Publication year - 2004
Publication title -
british journal of dermatology
Language(s) - English
Resource type - Journals
SCImago Journal Rank - 2.304
H-Index - 179
eISSN - 1365-2133
pISSN - 0007-0963
DOI - 10.1111/j.1365-2133.2004.06189.x
Subject(s) - photodynamic therapy , dermatology , medicine , chemistry , organic chemistry
Summary Background Electrocoagulation and laser evaporation for urethral condylomata acuminata have high recurrence rates and can be associated with urethral malformations. Objectives To investigate the effect of photodynamic therapy (PDT) with topical 5‐aminolaevulinic acid (ALA) on urethral condylomata acuminata and to examine the histological changes in lesions of condylomata acuminata after ALA‐PDT. Methods Patients with urethral condylomata ( n = 164) were given topical ALA followed by intraurethral PDT through a cylindrical fibre. Patients included 11 individuals with 16 penile or vulval condylomatous lesions which were biopsied before or after treatment; the histological changes were then evaluated by light microscopy and electron microscopy. Results The complete response rate was 95% and the recurrence rate was 5% after 6–24 months of follow‐up.

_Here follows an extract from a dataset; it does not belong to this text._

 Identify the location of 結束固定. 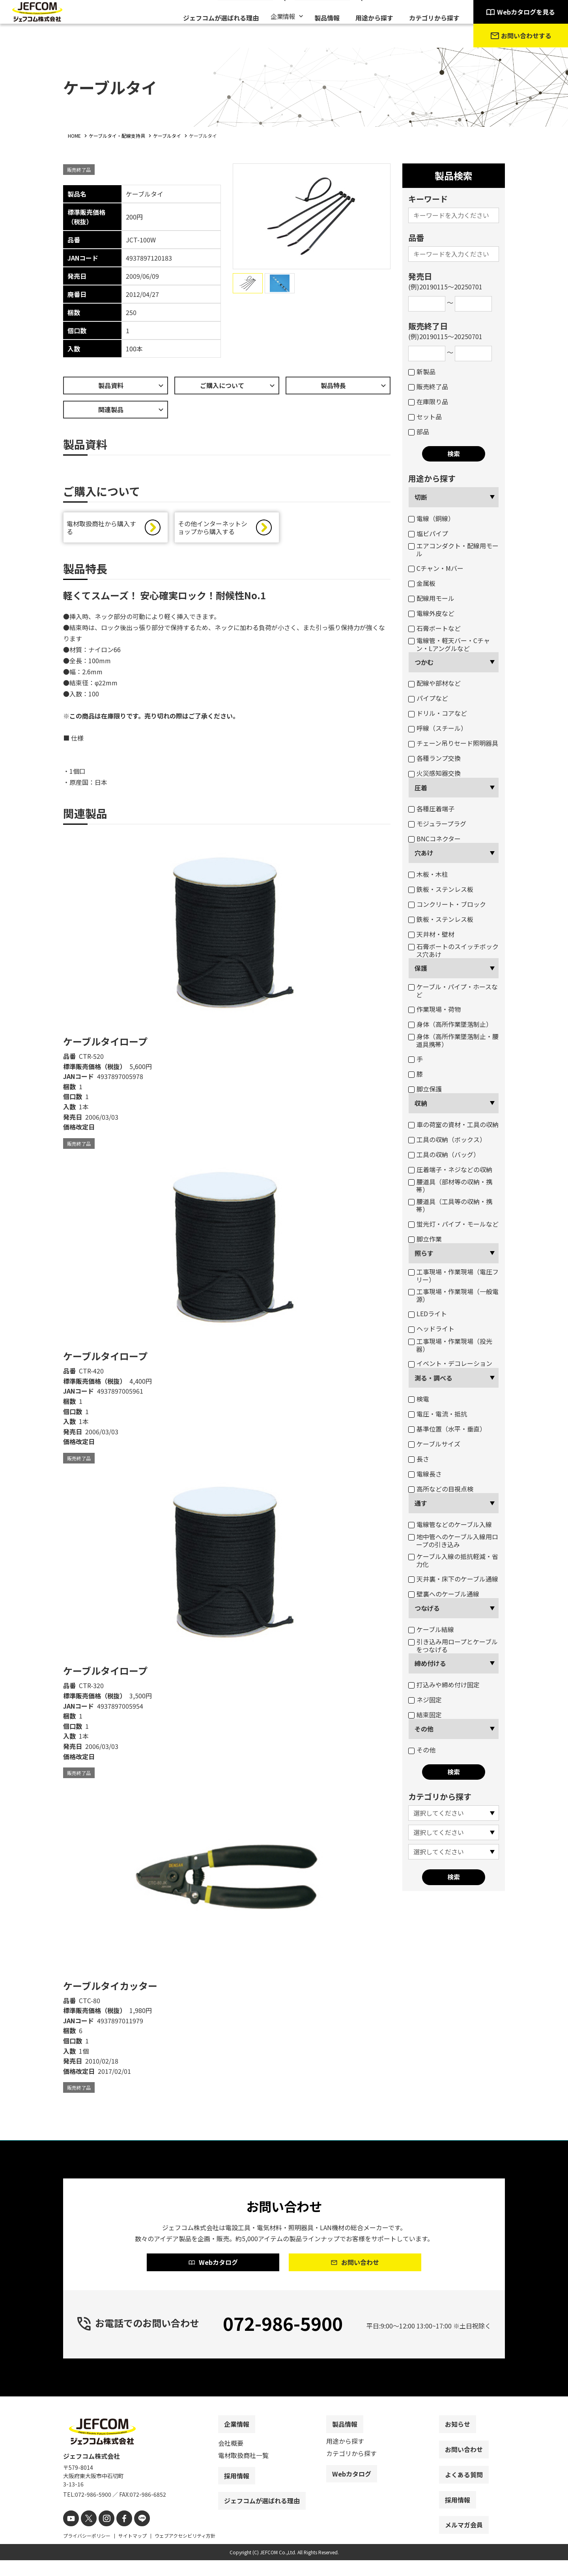
(425, 1715).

Light microscopy revealed keratinocytes in the middle and upper layers of the epidermis showing marked vacuolation and some necrocytosis 1 and 3 h after PDT. Necrosis in all layers of the epidermis was noted 5 h after PDT. Electron microscopy of keratinocytes revealed distinct ultrastructural abnormalities of mitochondria and the endoplasmic reticulum, and membrane damage. Apoptotic bodies were detected 3 h after PDT and a large number of keratinocytes exhibited necrosis 5 h after PDT. Conclusions Results suggest that, compared with conventional therapies, topical ALA‐PDT is a simple, effective, safe and well‐tolerated treatment for urethral condylomata acuminata that is associated with a low recurrence rate. The mechanism might be the triggering of both apoptosis and necrosis by ALA‐PDT in human papillomavirus‐infected keratinocytes.